Two new orally active inhibitors of angiotensin converting enzyme MK421 (enalapril maleate) and its lysine analog MK521 were given to 9 salt-replete normal subjects in a randomized placebo-controlled study. Supine and erect blood pressure and heart rate were measured before (0) and 1, 2, 4, 6, 8, 12 and 24 h after drug administration. Plasma converting enzyme, renin, renin substrate and noradrenaline [norepinephrine] levels were measured at 0, 2, 4, 6, 12 and 24 h with measurement of plasma drug levels from 4 h in addition.
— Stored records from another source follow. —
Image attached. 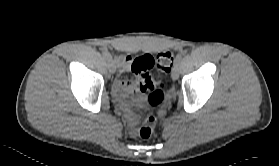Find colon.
<instances>
[{
	"mask_svg": "<svg viewBox=\"0 0 279 166\" xmlns=\"http://www.w3.org/2000/svg\"><path fill=\"white\" fill-rule=\"evenodd\" d=\"M175 60V54L172 51H165L153 58L150 55H143L135 58L131 64V72L135 77L137 88L145 94V99L152 107L160 105L165 98L163 80L155 81L150 70L156 68L163 79L170 73ZM156 117L147 116L139 128L138 135L142 139H148L154 132Z\"/></svg>",
	"mask_w": 279,
	"mask_h": 166,
	"instance_id": "colon-1",
	"label": "colon"
}]
</instances>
Blood pressure and heart rate responses to Valsalva''s maneuver, isometric exercise and the cold pressor test were measured at 0, 6 and 24 h and to dynamic exercise at 6 and 24 h. Both MK421 and MK521 significantly inhibited plasma converting enzyme activity, but the inhibition was more prolonged after MK521. Plasma drug concentrations were correspondingly higher after MK521 at the later time intervals. Significant decreases in supine and erect blood pressure without a reflex increase in heart rate were observed after active drug treatment and plasma renin activity was increased. Renin substrate was decreased significantly after MK421. Maximum changes in blood pressure, renin and renin substrate occurred 4-6 h after drug ingestion, corresponding to peak plasma drug levels and maximal inhibition of converting enzyme. Hormonal changes were also more prolonged after MK521. Plasma noradrenaline was unchanged. No significant effects of active drug treatment on any test of autonomic function were seen. MK421 and MK521 are potent inhibitors of converting enzyme which decrease blood pressure in normal subjects without reflex tachycardia. Pharmacodynamic effects on blood pressure and renin occur in parallel with plasma drug levels and converting enzyme inhibition. Evidently, the hypotensive effect of MK421 and MK521 is due to inhibition of the renin-angiotensin system secondary to converting enzyme inhibition. Absence of tachycardia during converting enzyme inhibition is not due to alterations in autonomic reflexes.